Pues entonces, ¿cómo entra dentro de todo esto Anna Karenina? Es más, ¿para qué llevarla a la pantalla grande, cuando ya tuvo tantas adaptaciones? La obra de Tolstoi es, en primera instancia, un trampolín que utiliza Wright para montar una puesta en escena en la que el dispositivo teatral es usado como base para las herramientas más utilizadas en su cine: el montaje y el plano secuencia como instrumentos sintéticos de la narración. En segundo lugar, como exploración de las fragilidades, el artificio y la hipocresía de un régimen como el zarista, que ya se estaba cayendo a pedazos, preanunciando el surgimiento de la revolución bolchevique.

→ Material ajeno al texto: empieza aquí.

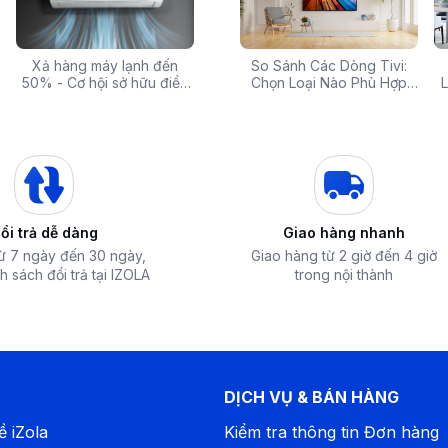
 rẻ,
Xả hàng máy lạnh đến
Top 10 máy lọc nước nóng
Săn Sale Khủng: Hàng
So Sánh Các Dòng Tivi:
Tivi 
mua
50% - Cơ hội sở hữu điều
lạnh tốt nhất đáng mua
Điện Máy Cao Cấp Giảm
Chọn Loại Nào Phù Hợp
Siêu
L
hòa chính hãng giá sốc
nhất hiện nay
Giá Đến 50% Tại iZOLA.VN
Nhất?
T
ổi trả dễ dàng
Giao hàng nhanh
từ 7 ngày đến 30 ngày,
Giao hàng từ 2 giờ đến 4 giờ
h sách đổi trả tại IZOLA
trong nội thành
DỊCH VỤ & BÁN HÀNG
ề iZola
Kiểm tra thông tin Đơn hàng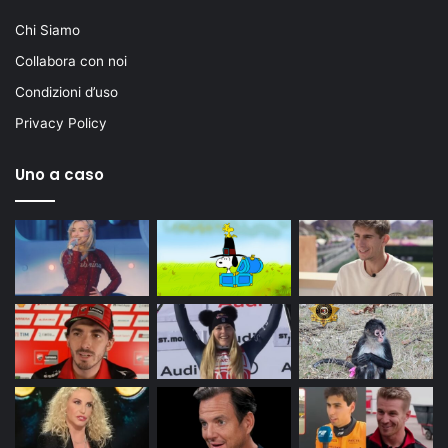
Chi Siamo
Collabora con noi
Condizioni d’uso
Privacy Policy
Uno a caso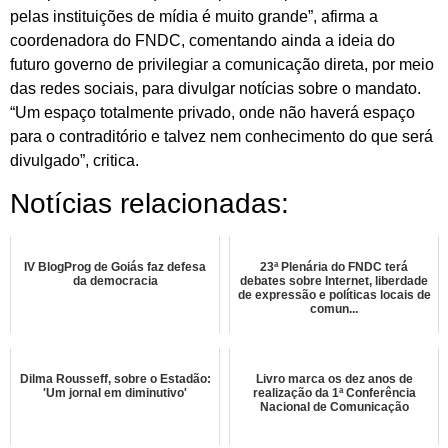
pelas instituições de mídia é muito grande”, afirma a
coordenadora do FNDC, comentando ainda a ideia do
futuro governo de privilegiar a comunicação direta, por meio
das redes sociais, para divulgar notícias sobre o mandato.
“Um espaço totalmente privado, onde não haverá espaço
para o contraditório e talvez nem conhecimento do que será
divulgado”, critica.
Notícias relacionadas:
IV BlogProg de Goiás faz defesa
23ª Plenária do FNDC terá
da democracia
debates sobre Internet, liberdade
de expressão e políticas locais de
comun...
Dilma Rousseff, sobre o Estadão:
Livro marca os dez anos de
'Um jornal em diminutivo'
realização da 1ª Conferência
Nacional de Comunicação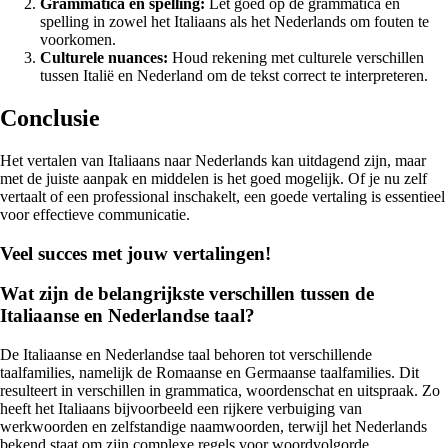
Grammatica en spelling:
Let goed op de grammatica en
spelling in zowel het Italiaans als het Nederlands om fouten te
voorkomen.
Culturele nuances:
Houd rekening met culturele verschillen
tussen Italië en Nederland om de tekst correct te interpreteren.
Conclusie
Het vertalen van Italiaans naar Nederlands kan uitdagend zijn, maar
met de juiste aanpak en middelen is het goed mogelijk. Of je nu zelf
vertaalt of een professional inschakelt, een goede vertaling is essentieel
voor effectieve communicatie.
Veel succes met jouw vertalingen!
Wat zijn de belangrijkste verschillen tussen de
Italiaanse en Nederlandse taal?
De Italiaanse en Nederlandse taal behoren tot verschillende
taalfamilies, namelijk de Romaanse en Germaanse taalfamilies. Dit
resulteert in verschillen in grammatica, woordenschat en uitspraak. Zo
heeft het Italiaans bijvoorbeeld een rijkere verbuiging van
werkwoorden en zelfstandige naamwoorden, terwijl het Nederlands
bekend staat om zijn complexe regels voor woordvolgorde.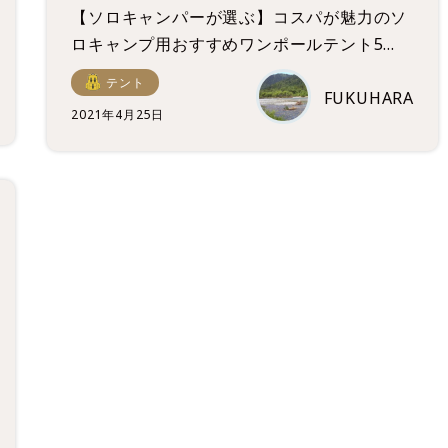
【ソロキャンパーが選ぶ】コスパが魅力のソ
ロキャンプ用おすすめワンポールテント5
選！
テント
FUKUHARA
2021年4月25日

Pero finalmente (y principalmente), Wright filma Anna Karenina (y a la Anna que encarna Keira Knightley) como reafirmación de su propio (y personal) cine, que es esencialmente sobre el caos. Pero no el caos como algo esencialmente negativo, sino como algo positivo, enriquecedor, o al menos digno de ser pensado, porque viene de los impulsos individuales y/o humanos. En su filmografía, asistimos a historias con protagonistas que cuestionan lo establecido, que tiran patadas contra las estructuras. Puede pasar que esa alteración de las organizaciones sirva para volver hacia al final a un lugar similar, aunque no necesariamente de la misma manera, como en Orgullo y prejuicio; o que la acción de una persona repercuta en otras de formas inesperadas, como en Expiación; o que el encuentro de dos seres deje en evidencia las miserias de un sistema, como en El solista; o que las jerarquías se alteren, como en Hannah. O que suceda todo eso junto, como en Anna Karenina, con un adentro mecánico y opresivo, y un afuera liberador y sincero.
Anna Karenina es la apuesta máxima de un realizador como Wright que, desde el orden, el detallismo, la perfecta estructuración, va hilvanando un progresivo caos. Toda una paradoja la de este director, cada vez más humano y humanista.